This article sheds a little light on the collapse of the commercial paper market earlier this year, which caused the Fed to intervene with TAFs, TLSFs, and PDCFs as taxpayer sponsored sources of emergency capital for the banking system.
Apparently, banks simply stopped paying back auction rate securities when they couldn't find new cyclical buyers from the private sector, and since these bonds are regarded as very safe places to store money, naturally the market collapsed.
Regulatory forces have directed Citibank to reimburse small investors $7.3 billion—and there is more with institutional investors not covered—plus a $100 million fine. Under the gun, Merrill Lynch is paying back $10 billion to small investors, again with more due to institutional investors, and Bank of America is being subpoenad.

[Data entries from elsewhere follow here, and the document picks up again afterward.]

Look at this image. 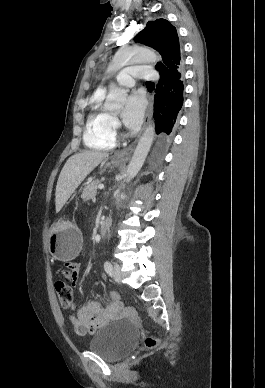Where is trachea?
I'll return each mask as SVG.
<instances>
[{"label": "trachea", "mask_w": 265, "mask_h": 388, "mask_svg": "<svg viewBox=\"0 0 265 388\" xmlns=\"http://www.w3.org/2000/svg\"><path fill=\"white\" fill-rule=\"evenodd\" d=\"M146 83H149V84H151L152 82H146Z\"/></svg>", "instance_id": "3493384b"}]
</instances>
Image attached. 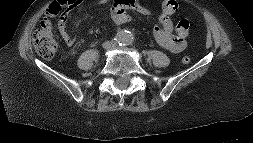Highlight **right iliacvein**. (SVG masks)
<instances>
[{
    "label": "right iliac vein",
    "instance_id": "right-iliac-vein-1",
    "mask_svg": "<svg viewBox=\"0 0 253 143\" xmlns=\"http://www.w3.org/2000/svg\"><path fill=\"white\" fill-rule=\"evenodd\" d=\"M110 46H111L110 43H104V44H103V47H104L105 49L110 48Z\"/></svg>",
    "mask_w": 253,
    "mask_h": 143
}]
</instances>
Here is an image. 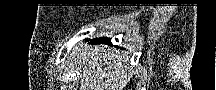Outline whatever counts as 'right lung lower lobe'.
<instances>
[{"label": "right lung lower lobe", "mask_w": 216, "mask_h": 90, "mask_svg": "<svg viewBox=\"0 0 216 90\" xmlns=\"http://www.w3.org/2000/svg\"><path fill=\"white\" fill-rule=\"evenodd\" d=\"M93 42H94V43L111 44L110 39H108L107 37L97 38V39L93 40Z\"/></svg>", "instance_id": "obj_1"}]
</instances>
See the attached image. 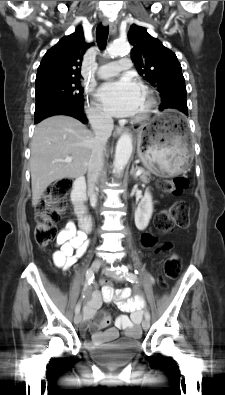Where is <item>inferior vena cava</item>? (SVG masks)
Here are the masks:
<instances>
[{"label": "inferior vena cava", "instance_id": "obj_1", "mask_svg": "<svg viewBox=\"0 0 225 395\" xmlns=\"http://www.w3.org/2000/svg\"><path fill=\"white\" fill-rule=\"evenodd\" d=\"M91 126L94 131V139L92 145L91 156L88 162V194L95 203L96 196L94 193L95 184L103 168L104 149L108 138L111 136L114 124L111 116L100 112H94L91 117Z\"/></svg>", "mask_w": 225, "mask_h": 395}]
</instances>
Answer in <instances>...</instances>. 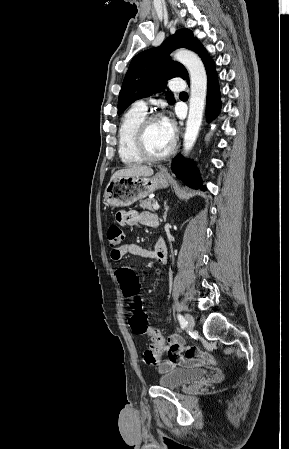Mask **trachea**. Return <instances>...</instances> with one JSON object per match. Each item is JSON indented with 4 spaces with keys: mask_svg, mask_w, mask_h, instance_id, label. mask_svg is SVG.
Masks as SVG:
<instances>
[{
    "mask_svg": "<svg viewBox=\"0 0 289 449\" xmlns=\"http://www.w3.org/2000/svg\"><path fill=\"white\" fill-rule=\"evenodd\" d=\"M181 94H186V92H181Z\"/></svg>",
    "mask_w": 289,
    "mask_h": 449,
    "instance_id": "1",
    "label": "trachea"
}]
</instances>
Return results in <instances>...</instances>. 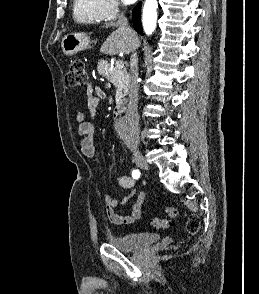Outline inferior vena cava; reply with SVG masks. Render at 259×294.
I'll use <instances>...</instances> for the list:
<instances>
[{"label": "inferior vena cava", "mask_w": 259, "mask_h": 294, "mask_svg": "<svg viewBox=\"0 0 259 294\" xmlns=\"http://www.w3.org/2000/svg\"><path fill=\"white\" fill-rule=\"evenodd\" d=\"M117 25L120 29L126 31L127 33H133L134 31L129 27L128 20L124 16L123 12L118 13V21ZM131 61H130V67L131 72L129 76V101L127 105V117L129 121L132 123V136L131 141L134 144H138L139 137L137 133V124H138V92H139V85H138V58L137 54L135 52V49L133 48L131 50Z\"/></svg>", "instance_id": "obj_1"}]
</instances>
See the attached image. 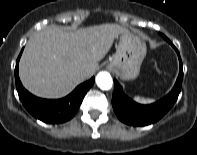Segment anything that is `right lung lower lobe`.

The article states auction rate securities are a $300 billion market, and indeed, that is about the combined value of TAFs, TLSFs, and PDCFs. This rotating source of low-interest capital has now been subsidized by government so it only makes sense that the private investors be paid back from when they were left holding the bag.
ADDENDUM (8/8/08): Today UBS is similarly on the hook for $19.2 billion, and a $150 million fine. (8/11/08): Add Morgan Stanley to the list for $4.5 billion. (8/15/08): Wachovia agrees to pay $9 billion, and the Attorney General's office of New York has decided Merrill's agreement to pay $10 billion was not enough and needs to pay more. (9/12/08) Fidelity, the seller of asset backed securties, takes a $300 million hit.